En prélude de l’élection présidentielle d’octobre prochaine la Ligue pour les Droits et la Démocratie en Afrique (LIDDA), un réseau panafricain de promotion et de protection des droits humains dit qu’elle compte déployer des observateurs dans les bureaux de vote à Conakry et à l’intérieur du pays. Mamady Kaba, le président de cette organisation confirme la nouvelle. C’est pour dit-il s’assurer que l’ensemble du processus électoral se fait conformément aux lois de la République et aux normes internationales en la matière.

« C’est une façon pour nous de contribuer à faire en sorte que les élections du 18 octobre puissent déboucher sur des résultats acceptables par tous les partis. Qu’il y ait moins de fraudes, moins d’irrégularités, qu’il y ait plus de prise en compte des suffrages du peuple. Que le résultat soit uniquement basé sur le suffrage exprimé par le peuple et non pas la volonté d’un quelconque camp. C’est notre préoccupation. Nous allons travailler à nous impliquer et à nous assurer que nous contribuons à des élections libres, crédibles, transparentes » dit-il

Mamady Kaba relativise sur les questions relatives aux statistiques

« Chaque jour, le nombre d’observateurs que nous formons augmente et je pense que  d’ici la veille de l’élection, on peut avoir des observateurs. Donc, le chiffre total ne sera définitif que la veille des élections. Nous voulons quand même en déployer même à l’intérieur du pays » a-t-il souligné.
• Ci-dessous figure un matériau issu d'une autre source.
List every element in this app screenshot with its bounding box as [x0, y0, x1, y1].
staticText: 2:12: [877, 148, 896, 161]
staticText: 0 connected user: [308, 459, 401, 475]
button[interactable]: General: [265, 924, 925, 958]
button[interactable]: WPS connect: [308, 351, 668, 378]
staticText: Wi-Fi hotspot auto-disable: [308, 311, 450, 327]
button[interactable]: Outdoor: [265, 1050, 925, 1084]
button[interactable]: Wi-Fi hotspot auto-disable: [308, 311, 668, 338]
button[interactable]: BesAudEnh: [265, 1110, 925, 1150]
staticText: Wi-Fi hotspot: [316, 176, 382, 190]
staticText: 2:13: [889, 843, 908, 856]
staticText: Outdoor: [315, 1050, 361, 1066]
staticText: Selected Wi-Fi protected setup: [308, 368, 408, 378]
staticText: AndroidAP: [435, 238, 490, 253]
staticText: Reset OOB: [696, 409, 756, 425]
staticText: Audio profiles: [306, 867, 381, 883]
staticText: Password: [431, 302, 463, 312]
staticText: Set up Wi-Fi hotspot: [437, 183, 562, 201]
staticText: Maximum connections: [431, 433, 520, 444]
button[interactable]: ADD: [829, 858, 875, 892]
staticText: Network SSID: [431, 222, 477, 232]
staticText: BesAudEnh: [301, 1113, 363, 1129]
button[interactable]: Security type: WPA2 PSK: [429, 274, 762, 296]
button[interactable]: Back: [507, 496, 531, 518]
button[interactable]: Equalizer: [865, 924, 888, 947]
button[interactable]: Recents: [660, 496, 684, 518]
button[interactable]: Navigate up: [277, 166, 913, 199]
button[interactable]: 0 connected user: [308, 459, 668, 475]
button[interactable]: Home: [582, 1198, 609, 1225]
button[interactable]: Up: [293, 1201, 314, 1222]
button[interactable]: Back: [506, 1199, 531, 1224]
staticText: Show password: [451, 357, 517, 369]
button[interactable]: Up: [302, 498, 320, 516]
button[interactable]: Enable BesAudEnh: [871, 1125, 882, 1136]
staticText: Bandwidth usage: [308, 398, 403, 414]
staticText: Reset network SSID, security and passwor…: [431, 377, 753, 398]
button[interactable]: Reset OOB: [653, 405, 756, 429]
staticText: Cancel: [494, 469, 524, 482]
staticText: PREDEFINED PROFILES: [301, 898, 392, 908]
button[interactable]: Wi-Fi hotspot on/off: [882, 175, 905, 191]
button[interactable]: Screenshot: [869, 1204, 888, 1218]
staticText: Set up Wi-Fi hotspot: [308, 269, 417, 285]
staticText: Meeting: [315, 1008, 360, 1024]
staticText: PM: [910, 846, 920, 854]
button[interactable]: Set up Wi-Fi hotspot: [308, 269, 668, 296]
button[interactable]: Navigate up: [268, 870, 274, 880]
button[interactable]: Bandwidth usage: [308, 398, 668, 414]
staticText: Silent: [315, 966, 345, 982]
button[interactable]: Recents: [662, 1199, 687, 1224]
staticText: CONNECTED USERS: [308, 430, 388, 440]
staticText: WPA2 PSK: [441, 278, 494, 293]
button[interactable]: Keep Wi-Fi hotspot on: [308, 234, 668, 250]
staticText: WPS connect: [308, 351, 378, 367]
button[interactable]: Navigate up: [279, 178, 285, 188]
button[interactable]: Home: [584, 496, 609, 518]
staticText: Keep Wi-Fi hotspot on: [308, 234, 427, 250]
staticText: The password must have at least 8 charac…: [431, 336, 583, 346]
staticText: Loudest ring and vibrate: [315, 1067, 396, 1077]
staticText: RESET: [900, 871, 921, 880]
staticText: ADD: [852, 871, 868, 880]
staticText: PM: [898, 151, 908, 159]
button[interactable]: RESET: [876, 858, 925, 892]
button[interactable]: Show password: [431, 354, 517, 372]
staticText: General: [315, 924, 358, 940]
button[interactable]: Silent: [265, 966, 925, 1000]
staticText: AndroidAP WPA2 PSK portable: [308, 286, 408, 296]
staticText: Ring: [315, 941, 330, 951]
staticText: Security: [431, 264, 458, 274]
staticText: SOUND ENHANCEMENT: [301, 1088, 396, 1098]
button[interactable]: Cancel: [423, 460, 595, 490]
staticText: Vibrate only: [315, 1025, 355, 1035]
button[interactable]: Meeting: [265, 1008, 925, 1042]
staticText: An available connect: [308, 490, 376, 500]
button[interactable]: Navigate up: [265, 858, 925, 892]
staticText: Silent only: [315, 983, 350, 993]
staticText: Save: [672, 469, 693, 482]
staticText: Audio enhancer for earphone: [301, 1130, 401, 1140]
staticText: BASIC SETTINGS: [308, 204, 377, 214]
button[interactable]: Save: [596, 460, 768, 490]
Ce promoteur des droits humains se dit aussi préoccupé par les discours de campagne de certains candidats

« J’ai des préoccupations, de craintes parce que des signaux alarmants sont en train d’être perçus quand à la possibilité de crise post-électorale majeure. Que chacun s’abstienne de poser des actes qui peuvent favoriser des crises post-électorales » lance-t-il

Cet ancien président de l’INDH espère que cette élection pourra permettre à la Guinée de connaître l’alternance à laquelle selon lui le pays aspire depuis toujours.